▸ **Task details**: Across the following data, how many lines include the string "сохранения"? Reply with the number and nothing more.
BEGIN Supplied records
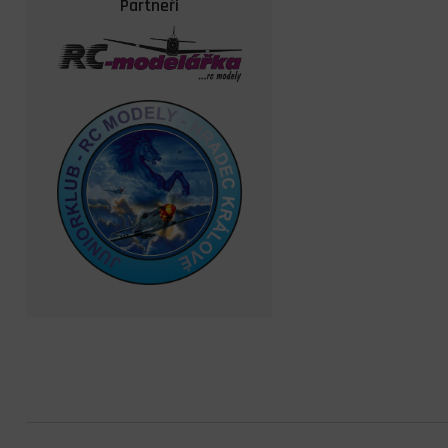
Partneři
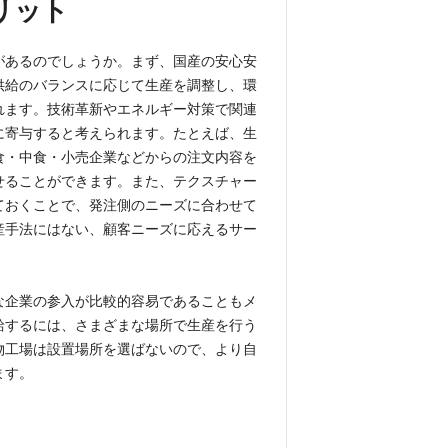
リット
があるのでしょうか。まず、国産の安心安
供給のバランスに応じて生産を調整し、環
れます。技術革新やエネルギー対策で関連
に寄与すると考えられます。たとえば、生
食・中食・小売企業などからの注文内容を
せることができます。また、テクスチャー
ておくことで、発注側のニーズに合わせて
産手法にはない、顧客ニーズに応えるサー
な企業の参入が比較的容易であることもメ
給するには、さまざまな場所で生産を行う
物工場は設置場所を選ばないので、より自
ます。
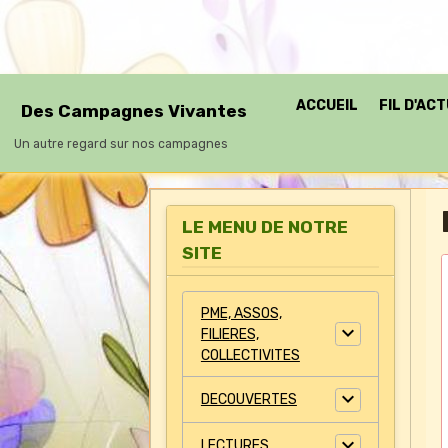
ACCUEIL
FIL D'AC
Des Campagnes Vivantes
Un autre regard sur nos campagnes
LE MENU DE NOTRE
SITE
PME, ASSOS,
FILIERES,
COLLECTIVITES
DECOUVERTES
LECTURES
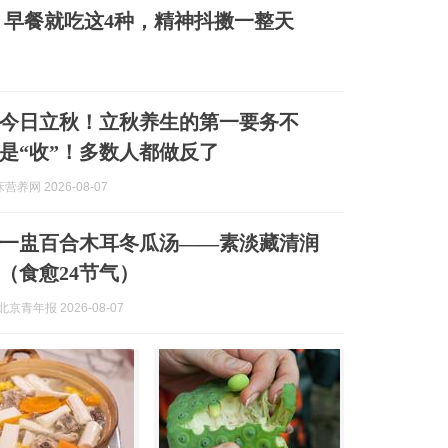
早餐就吃这4种，精神抖擞一整天
今日立秋！立秋养生的第一要务不
而是“收”！多数人都做反了
养网 2026-08-07
一盅百合木耳冬瓜汤——素淡藏清润
（食愈24节气）
京青年报 2026-08-07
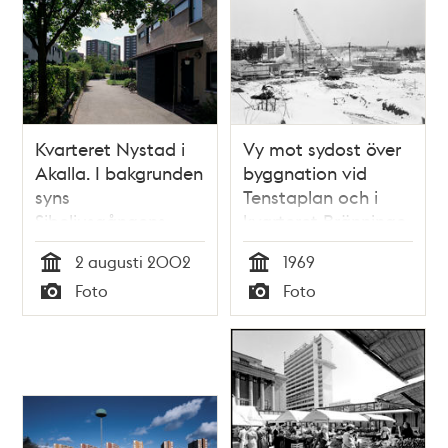
Kvarteret Nystad i
Vy mot sydost över
Akalla. I bakgrunden
byggnation vid
syns
Tenstaplan och i
Sibeliusgångens
kvarteret Bränninge
höghus.
mot tvåvåningshus i
2 augusti 2002
1969
kvarteret Tisslinge.
Tid
Tid
Foto
Foto
Höghus är under
Typ
Typ
uppförande i
kvarteret Skänninge.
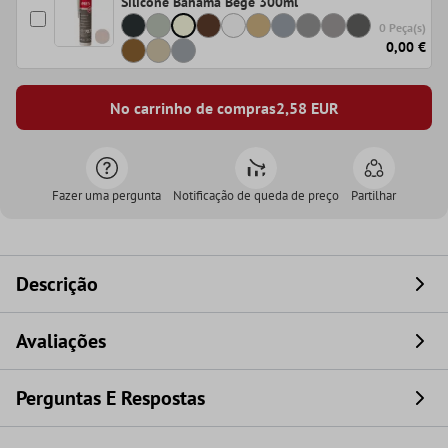
Silicone Bahama Bege 300ml
0 Peça(s)
0,00 €
No carrinho de compras
2,58
EUR
Fazer uma pergunta
Notificação de queda de preço
Partilhar
Descrição
Avaliações
Perguntas E Respostas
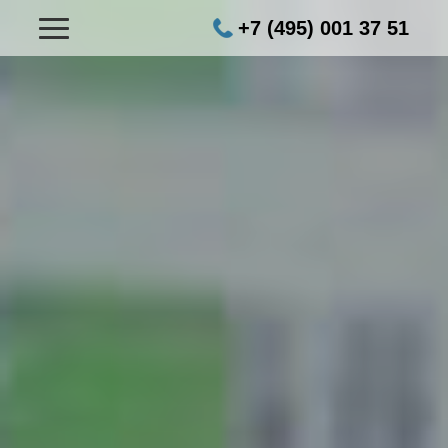
+7 (495) 001 37 51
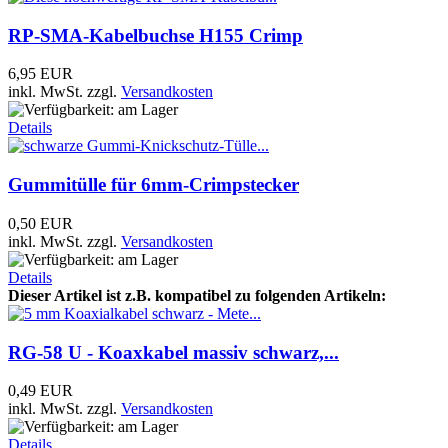
RP-SMA-Kabelbuchse H155 Crimp
6,95 EUR
inkl. MwSt.
zzgl.
Versandkosten
Details
Gummitülle für 6mm-Crimpstecker
0,50 EUR
inkl. MwSt.
zzgl.
Versandkosten
Details
Dieser Artikel ist z.B. kompatibel zu folgenden Artikeln:
RG-58 U - Koaxkabel massiv schwarz,...
0,49 EUR
inkl. MwSt.
zzgl.
Versandkosten
Details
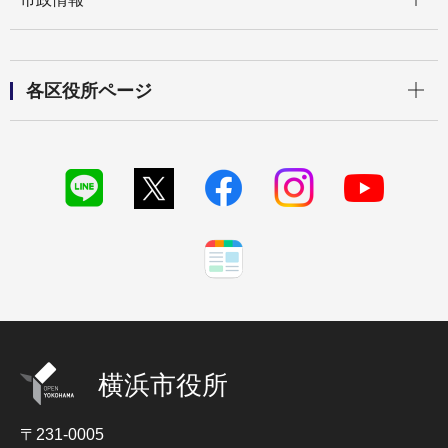
開く
各区役所ページ
横浜市役所
〒231-0005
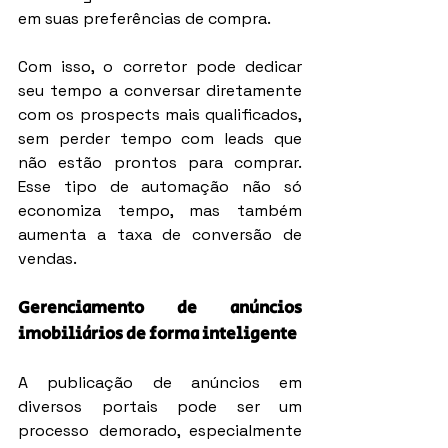
em suas preferências de compra.
Com isso, o corretor pode dedicar 
seu tempo a conversar diretamente 
com os prospects mais qualificados, 
sem perder tempo com leads que 
não estão prontos para comprar. 
Esse tipo de automação não só 
economiza tempo, mas também 
aumenta a taxa de conversão de 
vendas.
Gerenciamento de anúncios 
imobiliários de forma inteligente
A publicação de anúncios em 
diversos portais pode ser um 
processo demorado, especialmente 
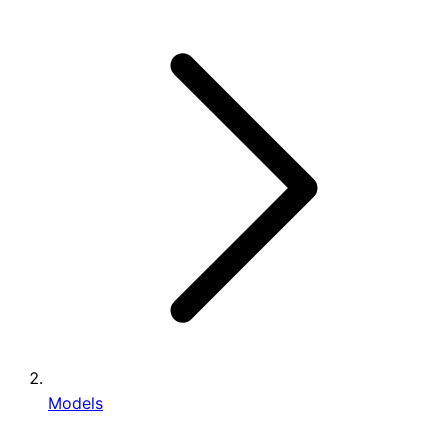
Models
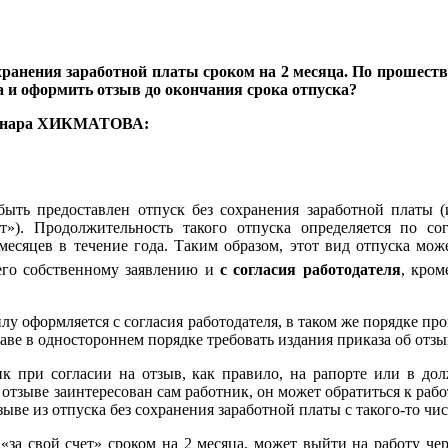
ранения заработной платы сроком на 2 месяца. По прошествии
а и оформить отзыв до окончания срока отпуска?
 Ленара ХИКМАТОВА:
ть предоставлен отпуск без сохранения заработной платы (
ет»). Продолжительность такого отпуска определяется по 
есяцев в течение года. Таким образом, этот вид отпуска мож
его собственному заявлению и
с согласия работодателя
, кром
у оформляется с согласия работодателя, в таком же порядке прои
аве в одностороннем порядке требовать издания приказа об отзы
ик при согласии на отзыв, как правило, на рапорте или в до
в отзыве заинтересован сам работник, он может обратиться к ра
ве из отпуска без сохранения заработной платы с такого-то чис
за свой счет» сроком на 2 месяца, может выйти на работу чере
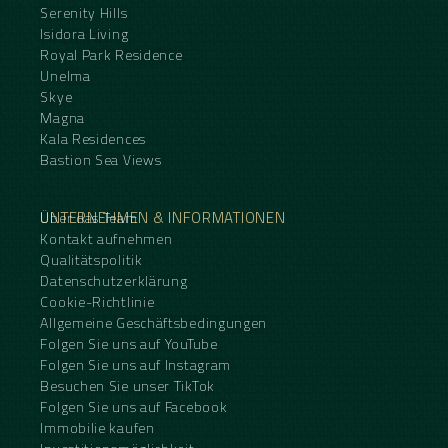
Serenity Hills
Isidora Living
Royal Park Residence
Unelma
Skye
Magna
Kala Residences
Bastion Sea Views
UNTERNEHMEN & INFORMATIONEN
Über das Team
Kontakt aufnehmen
Qualitätspolitik
Datenschutzerklärung
Cookie-Richtlinie
Allgemeine Geschäftsbedingungen
Folgen Sie uns auf YouTube
Folgen Sie uns auf Instagram
Besuchen Sie unser TikTok
Folgen Sie uns auf Facebook
Immobilie kaufen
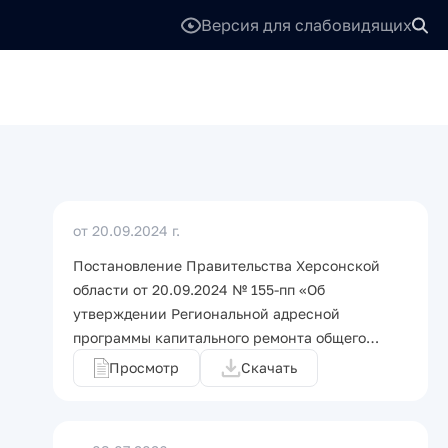
Версия для слабовидящих
от 20.09.2024 г.
Постановление Правительства Херсонской
области от 20.09.2024 № 155-пп «Об
утверждении Региональной адресной
программы капитального ремонта общего…
Просмотр
Скачать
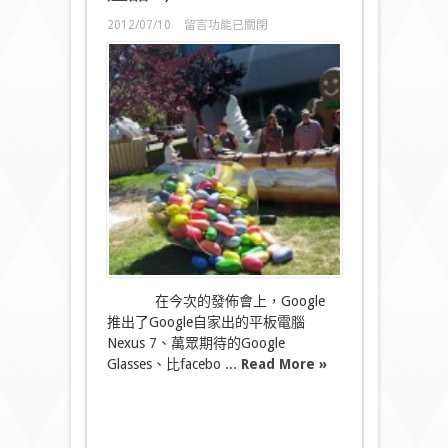
在
2012/07/10
留言功能已關閉
〈Google
I/O
2012
發
佈
會
回
顧
(超
可
愛
巨
型
Jelly
Bean
+
無
在今次的發佈會上，Google
數
推出了Google自家出的平板電腦
嶄
Nexus 7、萬眾期待的Google
新
Glasses、比facebo ...
google
Read More »
產
品!!!)〉
中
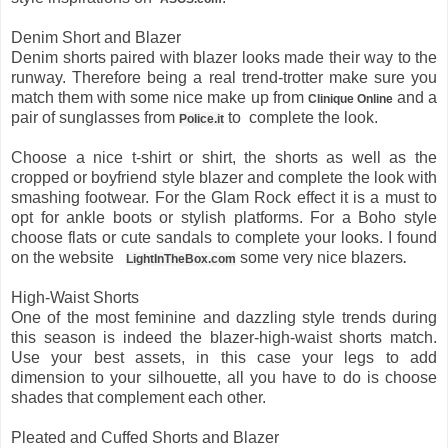
Denim Short and Blazer
Denim shorts paired with blazer looks made their way to the
runway. Therefore being a real trend-trotter make sure you
match them with some nice make up from
and a
Clinique Online
pair of sunglasses from
to complete the look.
Police.it
Choose a nice t-shirt or shirt, the shorts as well as the
cropped or boyfriend style blazer and complete the look with
smashing footwear. For the Glam Rock effect it is a must to
opt for ankle boots or stylish platforms. For a Boho style
choose flats or cute sandals to complete your looks. I found
on the website
some very nice blazers
LightInTheBox.com
.
High-Waist Shorts
One of the most feminine and dazzling style trends during
this season is indeed the blazer-high-waist shorts match.
Use your best assets, in this case your legs to add
dimension to your silhouette, all you have to do is choose
shades that complement each other.
Pleated and Cuffed Shorts and Blazer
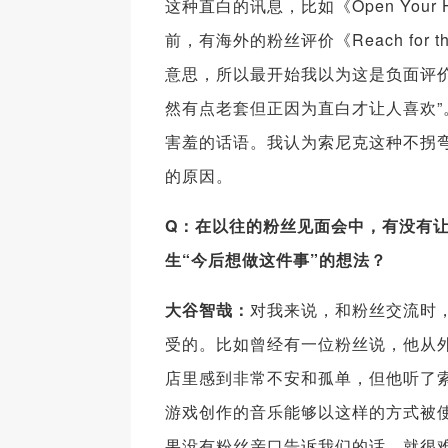
这种直白的讯息，比如《Open Your H
前，有海外的粉丝评价《Reach for 
意思，所以最开始我以为这是负面评
然有点老套但正因为直白才让人喜欢
害羞的话语。我认为索尼克这种不拐
的原因。
Q
：在以往的粉丝见面会中，有没有
生“今后想做这件事”的想法？
大谷智哉：
对我来说，和粉丝交流时
受的。比如曾经有一位粉丝说，他从
店里感到非常不安和孤单，但他听了
游戏创作的音乐能够以这样的方式被
果没有粉丝亲口告诉我们的话，就很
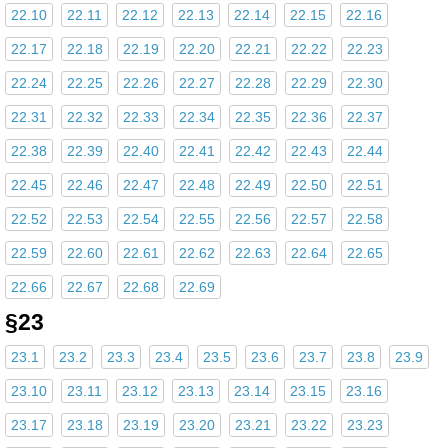
22.10
22.11
22.12
22.13
22.14
22.15
22.16
22.17
22.18
22.19
22.20
22.21
22.22
22.23
22.24
22.25
22.26
22.27
22.28
22.29
22.30
22.31
22.32
22.33
22.34
22.35
22.36
22.37
22.38
22.39
22.40
22.41
22.42
22.43
22.44
22.45
22.46
22.47
22.48
22.49
22.50
22.51
22.52
22.53
22.54
22.55
22.56
22.57
22.58
22.59
22.60
22.61
22.62
22.63
22.64
22.65
22.66
22.67
22.68
22.69
§23
23.1
23.2
23.3
23.4
23.5
23.6
23.7
23.8
23.9
23.10
23.11
23.12
23.13
23.14
23.15
23.16
23.17
23.18
23.19
23.20
23.21
23.22
23.23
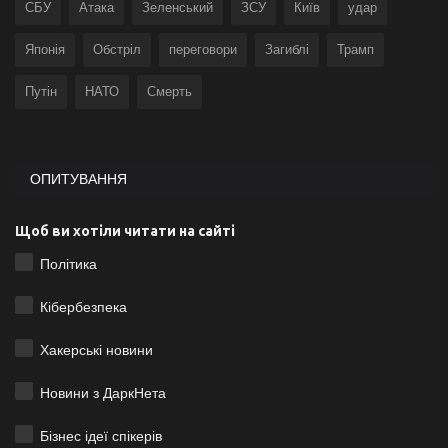
СБУ
Атака
Зеленський
ЗСУ
Київ
удар
Японія
Обстріл
переговори
Загиблі
Трамп
Путін
НАТО
Смерть
ОПИТУВАННЯ
Щоб ви хотіли читати на сайті
Політика
Кібербезпека
Хакерські новини
Новини з ДаркНета
Бізнес ідеї спікерів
END Supplied records
▸ **Task result**: 2